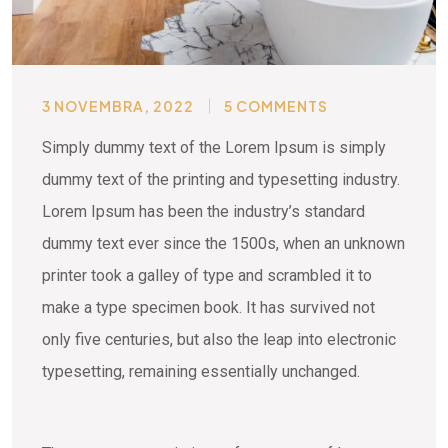
3 NOVEMBRA, 2022
5 COMMENTS
Simply dummy text of the Lorem Ipsum is simply
dummy text of the printing and typesetting industry.
Lorem Ipsum has been the industry’s standard
dummy text ever since the 1500s, when an unknown
printer took a galley of type and scrambled it to
make a type specimen book. It has survived not
only five centuries, but also the leap into electronic
typesetting, remaining essentially unchanged.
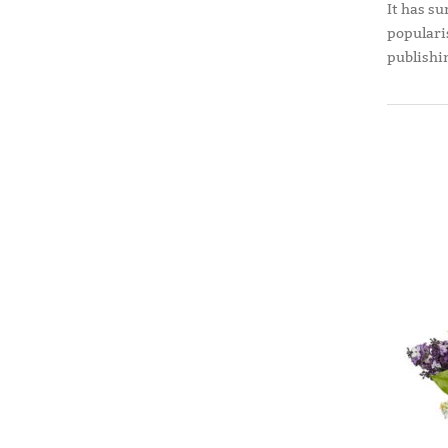
It has su
populari
publishi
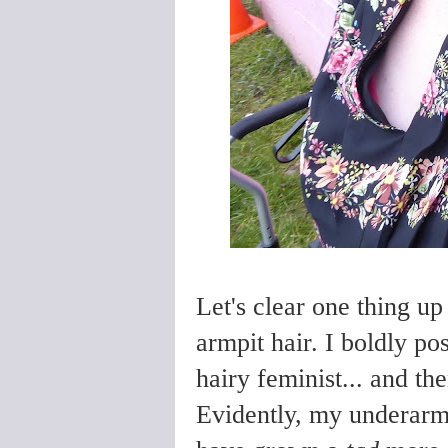
Let's clear one thing up
armpit hair. I boldly po
hairy feminist... and th
Evidently, my underarm 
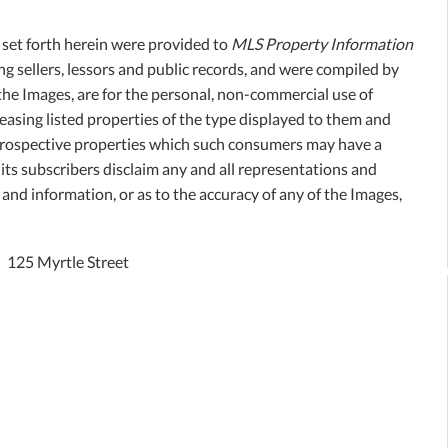
, set forth herein were provided to
MLS Property Information
ing sellers, lessors and public records, and were compiled by
the Images, are for the personal, non-commercial use of
easing listed properties of the type displayed to them and
 prospective properties which such consumers may have a
its subscribers disclaim any and all representations and
 and information, or as to the accuracy of any of the Images,
125 Myrtle Street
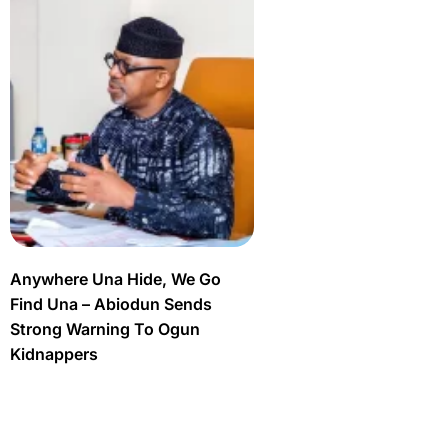
Anywhere Una Hide, We Go
Find Una – Abiodun Sends
Strong Warning To Ogun
Kidnappers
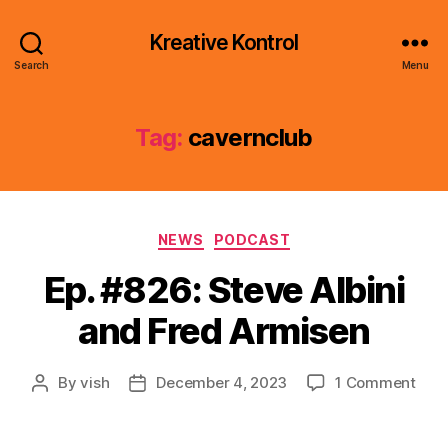
Kreative Kontrol
Search
Menu
Tag:
cavernclub
Categories
NEWS
PODCAST
Ep. #826: Steve Albini
and Fred Armisen
on
By
vish
December 4, 2023
1 Comment
Post
Post
Ep.
author
date
#826
Ste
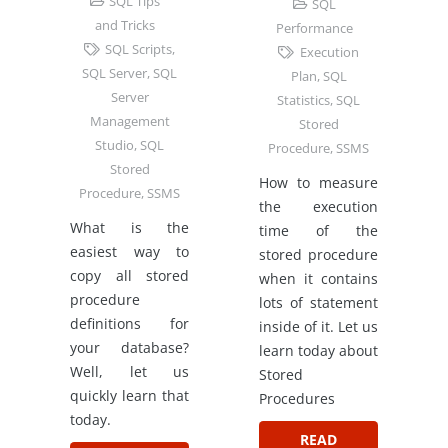
SQL Tips
SQL
and Tricks
Performance
SQL Scripts
,
Execution
SQL Server
,
SQL
Plan
,
SQL
Server
Statistics
,
SQL
Management
Stored
Studio
,
SQL
Procedure
,
SSMS
Stored
How to measure
Procedure
,
SSMS
the execution
What is the
time of the
easiest way to
stored procedure
copy all stored
when it contains
procedure
lots of statement
definitions for
inside of it. Let us
your database?
learn today about
Well, let us
Stored
quickly learn that
Procedures
today.
READ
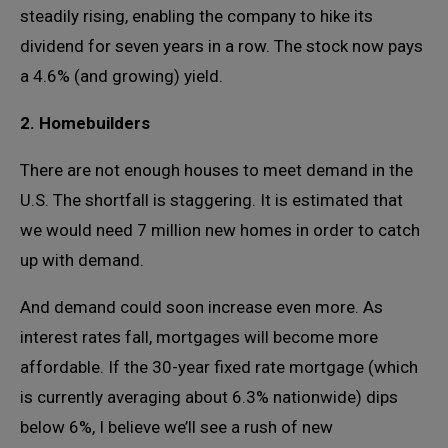
steadily rising, enabling the company to hike its
dividend for seven years in a row. The stock now pays
a 4.6% (and growing) yield.
2. Homebuilders
There are not enough houses to meet demand in the
U.S. The shortfall is staggering. It is estimated that
we would need 7 million new homes in order to catch
up with demand.
And demand could soon increase even more. As
interest rates fall, mortgages will become more
affordable. If the 30-year fixed rate mortgage (which
is currently averaging about 6.3% nationwide) dips
below 6%, I believe we’ll see a rush of new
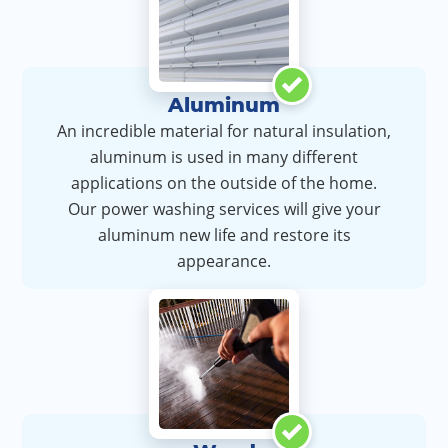
Aluminum
An incredible material for natural insulation,
aluminum is used in many different
applications on the outside of the home.
Our power washing services will give your
aluminum new life and restore its
appearance.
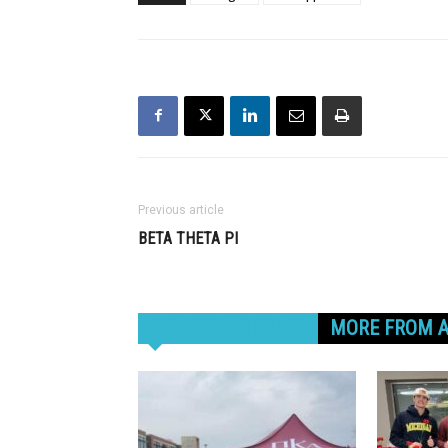
Previous article
BETA THETA PI
RELATED ARTICLES
MORE FROM 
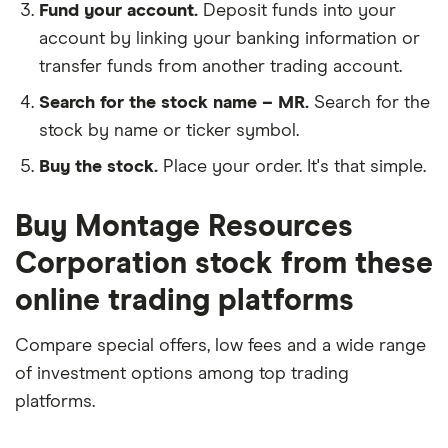
Fund your account.
Deposit funds into your
account by linking your banking information or
transfer funds from another trading account.
Search for the stock name – MR.
Search for the
stock by name or ticker symbol.
Buy the stock.
Place your order. It's that simple.
Buy Montage Resources
Corporation stock from these
online trading platforms
Compare special offers, low fees and a wide range
of investment options among top trading
platforms.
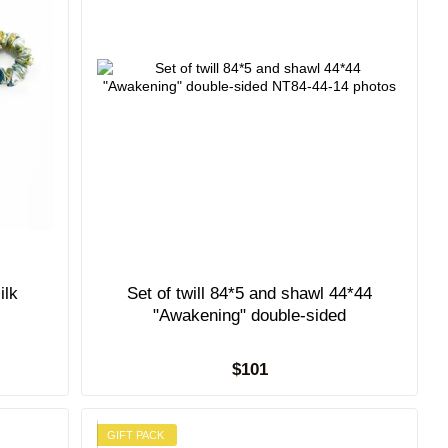
ilk
Set of twill 84*5 and shawl 44*44
"Awakening" double-sided
$101
GIFT PACK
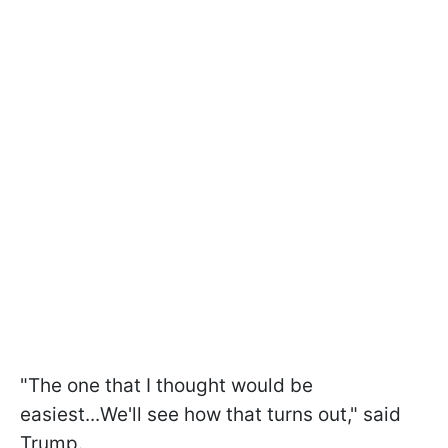
"The one that I thought would be
easiest...We'll see how that turns out," said
Trump.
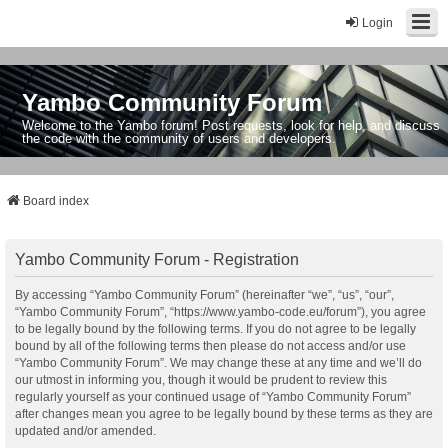
Login
Yambo Community Forum
Welcome to the Yambo forum! Post requests, look for help, and discuss
the code with the community of users and developers.
Board index
Yambo Community Forum - Registration
By accessing “Yambo Community Forum” (hereinafter “we”, “us”, “our”,
“Yambo Community Forum”, “https://www.yambo-code.eu/forum”), you agree
to be legally bound by the following terms. If you do not agree to be legally
bound by all of the following terms then please do not access and/or use
“Yambo Community Forum”. We may change these at any time and we’ll do
our utmost in informing you, though it would be prudent to review this
regularly yourself as your continued usage of “Yambo Community Forum”
after changes mean you agree to be legally bound by these terms as they are
updated and/or amended.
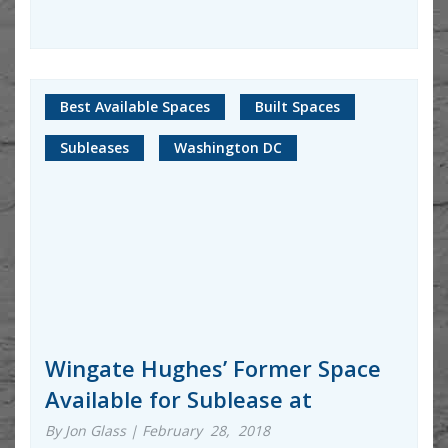
Best Available Spaces
Built Spaces
Subleases
Washington DC
Wingate Hughes’ Former Space
Available for Sublease at
By Jon Glass | February 28, 2018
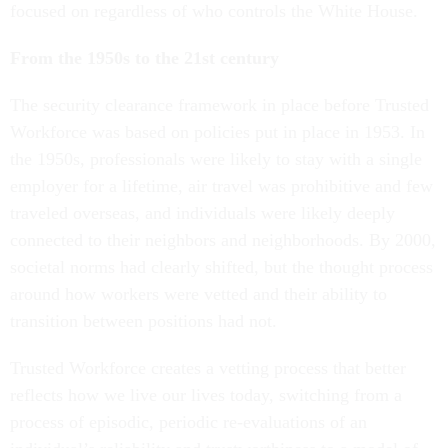
focused on regardless of who controls the White House.
From the 1950s to the 21st century
The security clearance framework in place before Trusted
Workforce was based on policies put in place in 1953. In
the 1950s, professionals were likely to stay with a single
employer for a lifetime, air travel was prohibitive and few
traveled overseas, and individuals were likely deeply
connected to their neighbors and neighborhoods. By 2000,
societal norms had clearly shifted, but the thought process
around how workers were vetted and their ability to
transition between positions had not.
Trusted Workforce creates a vetting process that better
reflects how we live our lives today, switching from a
process of episodic, periodic re-evaluations of an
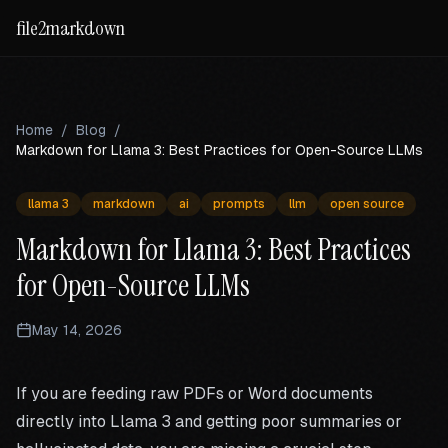
file2markdown
Home
/
Blog
/
Markdown for Llama 3: Best Practices for Open-Source LLMs
llama 3
markdown
ai
prompts
llm
open source
Markdown for Llama 3: Best Practices
for Open-Source LLMs
May 14, 2026
If you are feeding raw PDFs or Word documents
directly into Llama 3 and getting poor summaries or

Exercise directions.
From the material above, output only the span of lines that starts at the one containing "BETA THETA PI" and finishes at the one containing "societal norms had", word for word and free of pictures.

Solution below.
BETA THETA PI
RELATED ARTICLES
MORE FROM 
Fund your account.
Deposit funds into your
account by linking your banking information or
transfer funds from another trading account.
Search for the stock name – MR.
Search for the
stock by name or ticker symbol.
Buy the stock.
Place your order. It's that simple.
Buy Montage Resources
Corporation stock from these
online trading platforms
Compare special offers, low fees and a wide range
of investment options among top trading
platforms.
ilk
Set of twill 84*5 and shawl 44*44
"Awakening" double-sided
$101
GIFT PACK
"The one that I thought would be
easiest...We'll see how that turns out," said
Trump.
Login
Yambo Community Forum
Welcome to the Yambo forum! Post requests, look for help, and discuss
the code with the community of users and developers.
Board index
Yambo Community Forum - Registration
By accessing “Yambo Community Forum” (hereinafter “we”, “us”, “our”,
“Yambo Community Forum”, “https://www.yambo-code.eu/forum”), you agree
to be legally bound by the following terms. If you do not agree to be legally
bound by all of the following terms then please do not access and/or use
“Yambo Community Forum”. We may change these at any time and we’ll do
our utmost in informing you, though it would be prudent to review this
regularly yourself as your continued usage of “Yambo Community Forum”
after changes mean you agree to be legally bound by these terms as they are
updated and/or amended.
Best Available Spaces
Built Spaces
Subleases
Washington DC
Wingate Hughes’ Former Space
Available for Sublease at
By Jon Glass | February 28, 2018
focused on regardless of who controls the White House.
From the 1950s to the 21st century
The security clearance framework in place before Trusted
Workforce was based on policies put in place in 1953. In
the 1950s, professionals were likely to stay with a single
employer for a lifetime, air travel was prohibitive and few
traveled overseas, and individuals were likely deeply
connected to their neighbors and neighborhoods. By 2000,
societal norms had clearly shifted, but the thought process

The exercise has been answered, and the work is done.